(Saved entries)
■ ■ ■

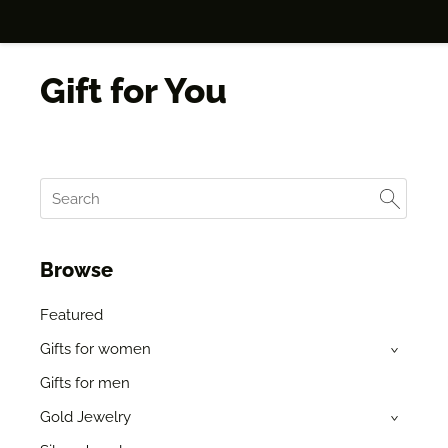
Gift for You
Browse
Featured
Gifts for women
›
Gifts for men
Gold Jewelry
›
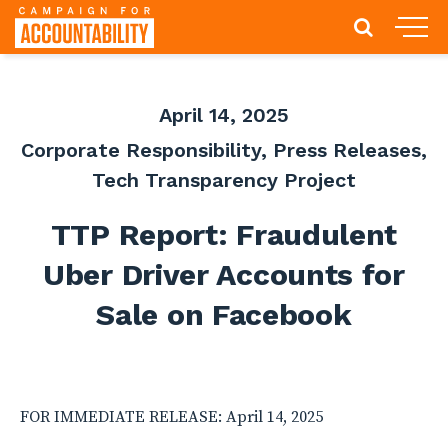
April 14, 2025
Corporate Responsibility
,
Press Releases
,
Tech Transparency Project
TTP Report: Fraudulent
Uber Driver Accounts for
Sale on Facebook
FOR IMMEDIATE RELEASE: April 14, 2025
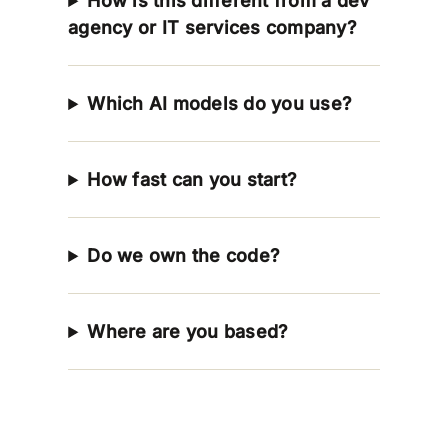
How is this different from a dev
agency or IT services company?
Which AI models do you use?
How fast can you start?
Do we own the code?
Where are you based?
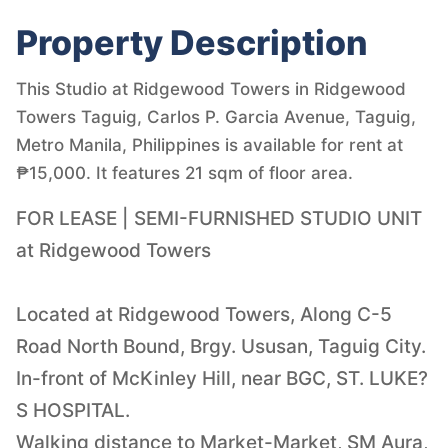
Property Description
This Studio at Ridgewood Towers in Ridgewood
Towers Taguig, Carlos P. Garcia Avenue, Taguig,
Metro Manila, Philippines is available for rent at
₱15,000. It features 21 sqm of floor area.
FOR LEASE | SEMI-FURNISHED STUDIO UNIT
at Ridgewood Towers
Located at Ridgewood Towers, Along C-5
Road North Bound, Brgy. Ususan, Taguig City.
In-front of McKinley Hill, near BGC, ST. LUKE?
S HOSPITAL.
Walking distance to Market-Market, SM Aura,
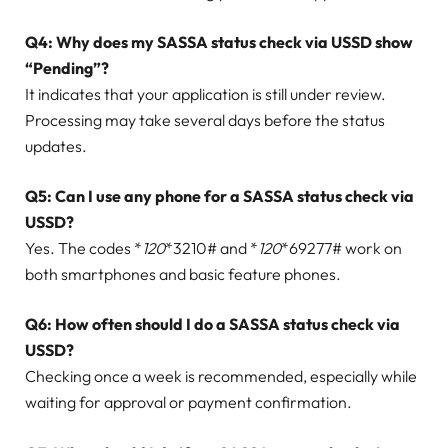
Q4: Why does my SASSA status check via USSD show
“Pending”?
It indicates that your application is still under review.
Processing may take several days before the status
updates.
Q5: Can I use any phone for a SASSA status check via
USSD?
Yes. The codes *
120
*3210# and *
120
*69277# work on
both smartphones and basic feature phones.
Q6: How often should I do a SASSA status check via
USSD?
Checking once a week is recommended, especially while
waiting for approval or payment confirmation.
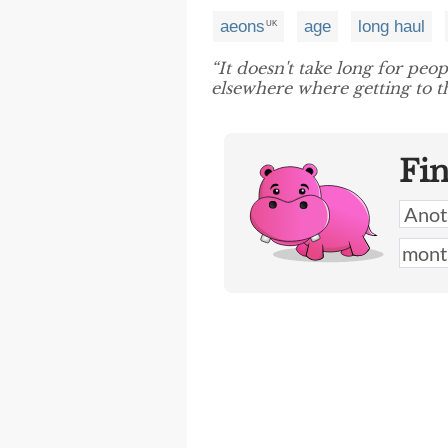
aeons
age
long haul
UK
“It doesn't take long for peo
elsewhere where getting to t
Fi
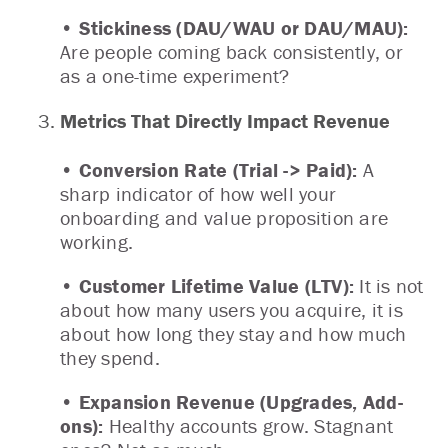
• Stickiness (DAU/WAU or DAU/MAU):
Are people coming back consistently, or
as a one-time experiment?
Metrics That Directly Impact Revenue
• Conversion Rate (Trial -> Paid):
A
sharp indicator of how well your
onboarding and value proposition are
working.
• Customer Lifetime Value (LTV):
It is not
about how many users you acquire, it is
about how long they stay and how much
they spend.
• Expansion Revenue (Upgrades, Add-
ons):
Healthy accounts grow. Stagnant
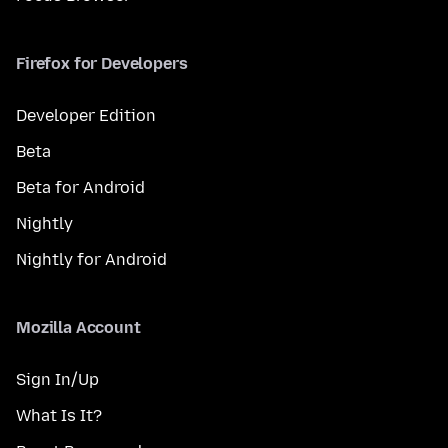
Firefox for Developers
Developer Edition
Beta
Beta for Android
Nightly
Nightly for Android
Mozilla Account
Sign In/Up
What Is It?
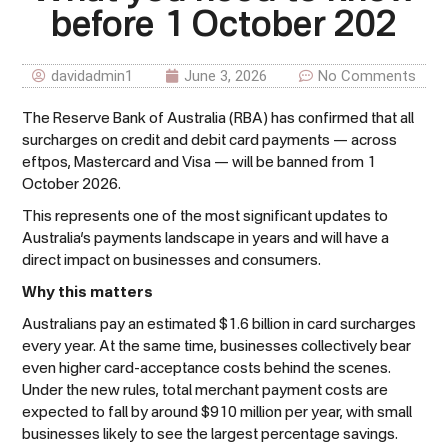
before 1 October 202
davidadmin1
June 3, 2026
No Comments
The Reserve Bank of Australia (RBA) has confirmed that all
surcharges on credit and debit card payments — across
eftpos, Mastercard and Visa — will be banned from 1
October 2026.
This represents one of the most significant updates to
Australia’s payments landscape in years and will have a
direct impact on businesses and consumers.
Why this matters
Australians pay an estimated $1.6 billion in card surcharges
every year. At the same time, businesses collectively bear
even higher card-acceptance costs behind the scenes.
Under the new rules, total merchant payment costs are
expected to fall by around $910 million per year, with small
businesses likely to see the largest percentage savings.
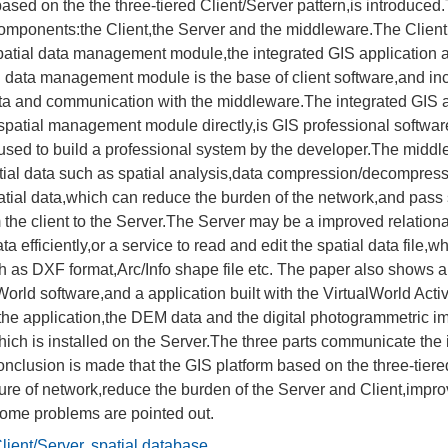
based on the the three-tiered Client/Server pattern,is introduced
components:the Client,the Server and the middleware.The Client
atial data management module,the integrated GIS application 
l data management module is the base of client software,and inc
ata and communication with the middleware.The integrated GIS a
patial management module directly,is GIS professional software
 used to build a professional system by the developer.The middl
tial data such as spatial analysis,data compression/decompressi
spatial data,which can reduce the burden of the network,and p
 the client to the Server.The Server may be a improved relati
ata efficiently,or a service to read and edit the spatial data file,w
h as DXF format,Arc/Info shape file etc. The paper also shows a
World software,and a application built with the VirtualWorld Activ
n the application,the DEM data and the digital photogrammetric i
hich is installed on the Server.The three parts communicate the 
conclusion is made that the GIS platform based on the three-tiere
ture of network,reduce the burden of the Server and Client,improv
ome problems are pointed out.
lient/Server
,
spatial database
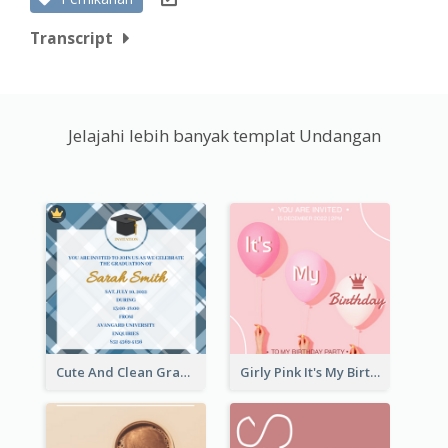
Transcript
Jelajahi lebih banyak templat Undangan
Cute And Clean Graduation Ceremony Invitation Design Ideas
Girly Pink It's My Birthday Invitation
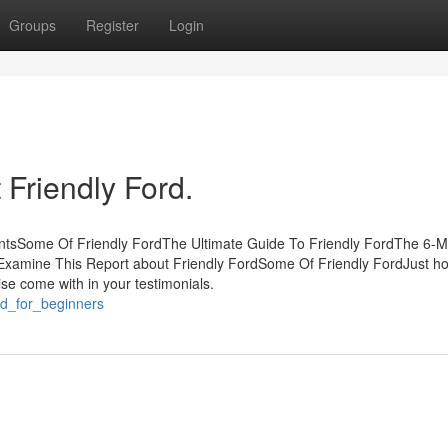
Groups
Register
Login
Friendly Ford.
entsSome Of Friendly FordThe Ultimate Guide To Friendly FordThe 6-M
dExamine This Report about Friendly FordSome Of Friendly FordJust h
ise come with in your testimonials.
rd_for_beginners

■ ■ ■

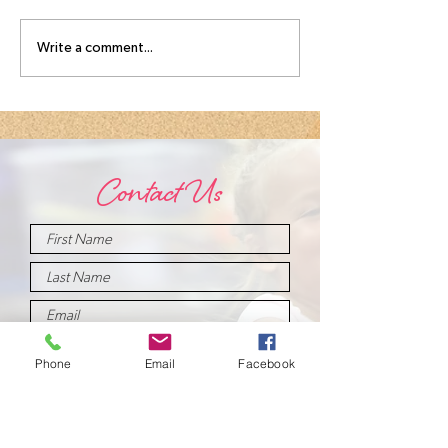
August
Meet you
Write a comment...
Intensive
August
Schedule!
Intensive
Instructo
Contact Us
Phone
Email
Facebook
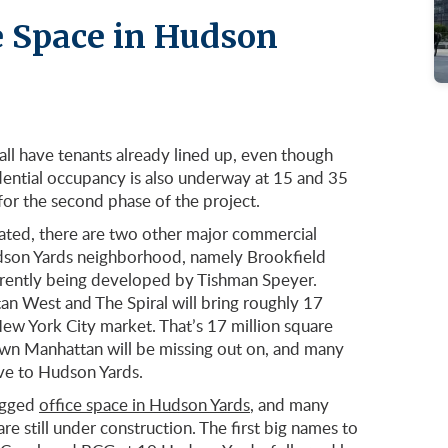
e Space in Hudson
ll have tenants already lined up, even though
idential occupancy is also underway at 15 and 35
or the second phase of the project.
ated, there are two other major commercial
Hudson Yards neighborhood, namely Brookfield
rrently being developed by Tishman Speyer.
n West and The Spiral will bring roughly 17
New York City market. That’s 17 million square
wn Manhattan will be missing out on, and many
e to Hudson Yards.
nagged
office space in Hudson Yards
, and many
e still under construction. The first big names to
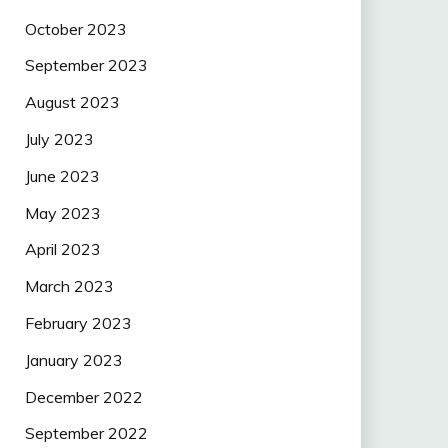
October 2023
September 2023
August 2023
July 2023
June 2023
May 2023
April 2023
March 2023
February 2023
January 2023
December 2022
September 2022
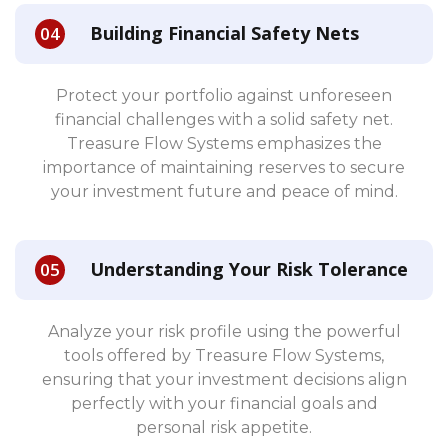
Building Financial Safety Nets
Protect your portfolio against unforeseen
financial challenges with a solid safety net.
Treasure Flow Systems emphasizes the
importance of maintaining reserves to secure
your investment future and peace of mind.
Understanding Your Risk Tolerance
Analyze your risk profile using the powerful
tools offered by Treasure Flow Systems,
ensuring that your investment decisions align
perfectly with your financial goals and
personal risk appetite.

■ ■ ■

### Work to complete
Starting at the line that contains "Building Financial Safety Nets" and stopping after the line that contains "tools offered by", write out every line exactly as it appears above, and no other line.

### Solution for this task
Building Financial Safety Nets
Protect your portfolio against unforeseen
financial challenges with a solid safety net.
Treasure Flow Systems emphasizes the
importance of maintaining reserves to secure
your investment future and peace of mind.
Understanding Your Risk Tolerance
Analyze your risk profile using the powerful
tools offered by Treasure Flow Systems,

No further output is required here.